Syndromic surveillance is a public health tool that analyzes statistical data related to trends in health care as an early warning system. The basis for this type of surveillance is that outbreaks are associated with an increase in medical case loads and other tangible indicators. A number of preclinical factors, including over-the-counter remedy sales, topical Internet searches, and emergency department cases, can often be early warning signs or diagnostic precursors of an outbreak. The New York City DOH and Mental Hygiene currently operate a syndromic surveillance network in New York City (Heffernan et al., 2004). New York City has established a Water-borne Disease Risk Assessment Program to determine Giardia and Cryptosporidium species levels. This program monitors information on cases presumably linked to tap water consumption, so as to ensure rapid detection of any outbreaks. The database maintains information on gastrointestinal disease, particularly emergency department and nursing home statistics, over-the-counter sales for related medicines, and collections of relevant clinical laboratory tests performed. Detailed monitoring of these factors is expected to accelerate the public health response to a biological agent exposure. Additional examples of syndromic surveillance systems are included in two case studies below.

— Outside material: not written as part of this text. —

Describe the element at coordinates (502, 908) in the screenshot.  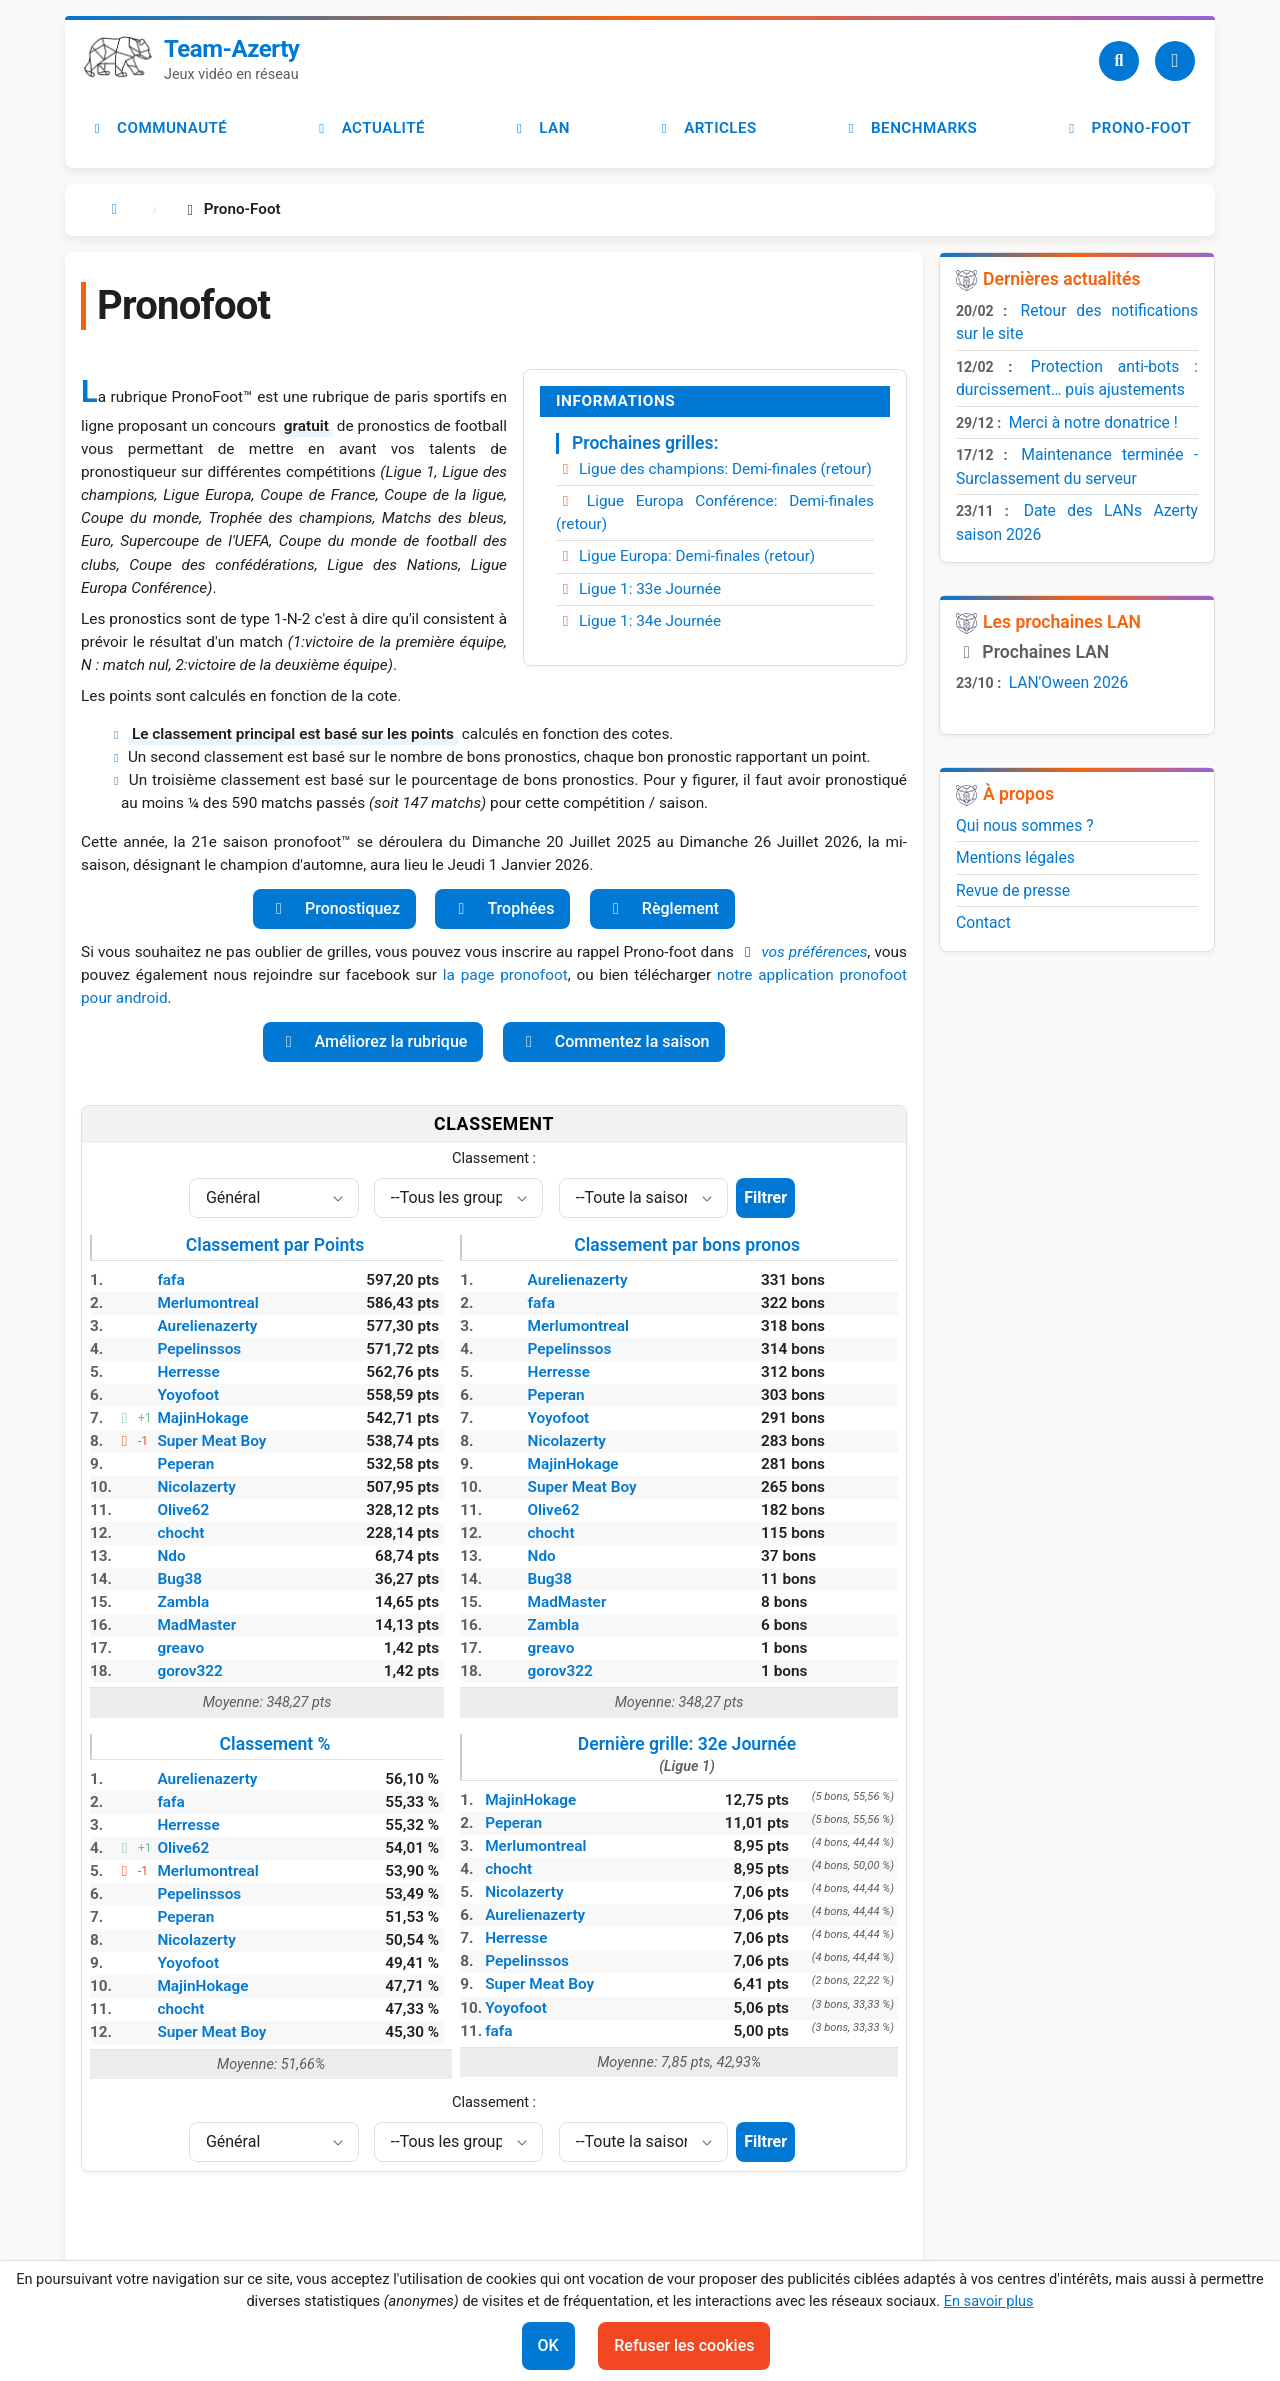 I see `Trophées` at that location.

1. An excellent surveillance case study of gastrointestinal illness was performed via retrospective evaluation of pharmacy over-the-counter sales in two Canadian provinces (Edge et al., 2004). The study compared pharmacy sales of antinauseal and antidiarrheal medications, as well as emergency department visits from water-related outbreaks associated with Cryptosporidium, E. coli O157:H7, and Campylobacter species. The investigators compiled these data to assess the potential of a real-time link to outbreaks. Their findings showed that the over-the-counter sales spiked appreciably and correlated well to the outbreak epidemic data. Statistical analysis confirmed that the sales data could be an early indicator to the start of the outbreak periods. This study demonstrated that if public health authorities set up an automated monitoring system covering specific medical supplies, the spatial and temporal trends could be correlated with trends in community health. Such a system would be a huge asset for public health officials and would allow more rapid identification of outbreaks than is possible under the currently available laboratory-based surveillance systems alone.

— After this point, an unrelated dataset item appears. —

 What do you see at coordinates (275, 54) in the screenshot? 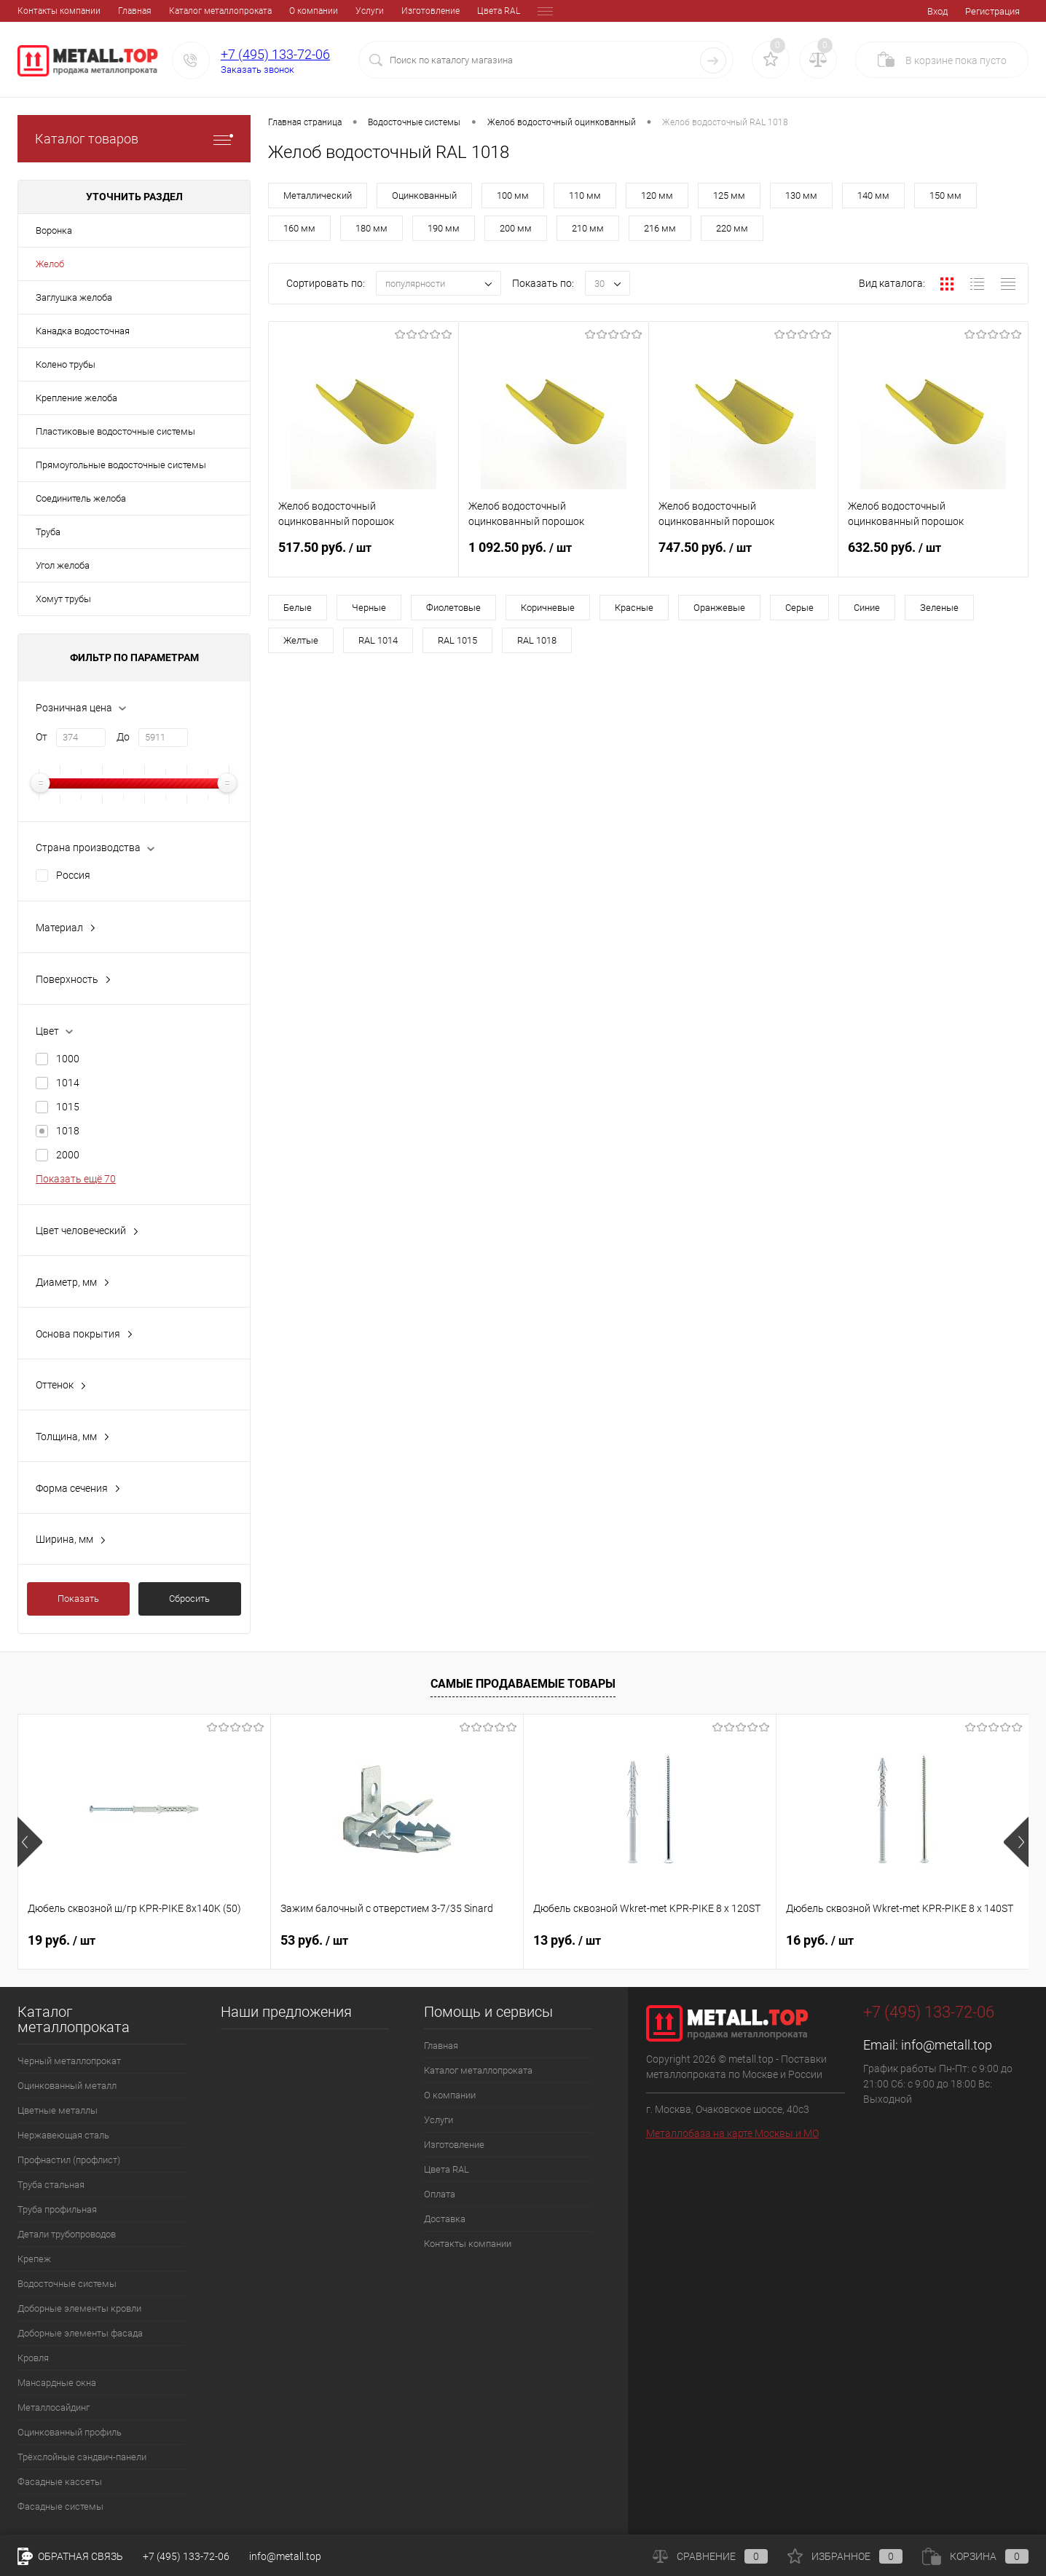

2. Pascal Beaudeau et al. (1999) studied data from a syn-dromic system that monitored the sale of antidiarrheal medications in Le Havre, France, and they found a correlation between these sales and the failure of a drinking water treatment plant. Specifically, between April 1993 and September 1996, sales of medicine to treat gastrointestinal illness climbed dramatically between 3 and 8 days after interruption of chlorination at the water treatment plant; a sales increase also occurred in the 3 weeks after an increase in raw source water turbidity. There were several instances involving a failure to control turbidity and maintain residual chlorine levels; a significant detail here was that the turbid water still met France's microbiological standards for potable (drinkable) water. The investigators concluded that treatment plant-based monitoring may not be sufficient to consistently prevent contamination of drinking water; the study results also support the value of syndromic surveillance systems that perform signal processing on multiple and disparate data sources.
For the fiscal 2006 year, an approximate $44 million Water Sentinel Initiative has been proposed in which a pilot monitoring and surveillance study of five U.S. urban centers will be developed (Office of Management and Budget, 2005). The program will attempt to incorporate standardized syndromic surveillance systems, such as RODS and the Department of Defense's Electronic Surveillance System for the Early Notification of Community-based Epidemics (ESSENCE), in its mandate to provide an early warning system for chemical and biological contamination. This initiative is expected to ultimately result in a national surveillance system capable of greatly heightened monitoring of our water supply.